# Exercise
Go through the material and pull out every line with the string "Боллинджера" in it.

BEGIN

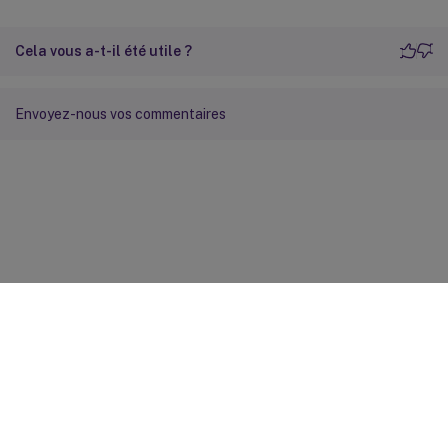
-
**
Durée avant 
suppression
(
en heur
Cela vous a-t-il été utile ?
Envoyez-nous vos commentaires
Commentaires sur le site
Vos préférences de confidentialité
Confidentialité et
conditions légales
Préférences de cookies
docs.cloud.com
© 1999-
2026
Cloud Software Group, Inc. All rights reserved.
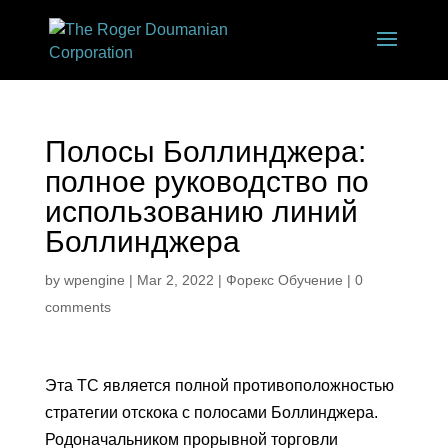
Полосы Боллинджера:
полное руководство по
использованию линий
Боллинджера
by
wpengine
|
Mar 2, 2022
|
Форекс Обучение
|
0
comments
Эта ТС является полной противоположностью
стратегии отскока с полосами Боллинджера.
Родоначальником прорывной торговли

END

# Response to the exercise
Полосы Боллинджера:
Боллинджера
стратегии отскока с полосами Боллинджера.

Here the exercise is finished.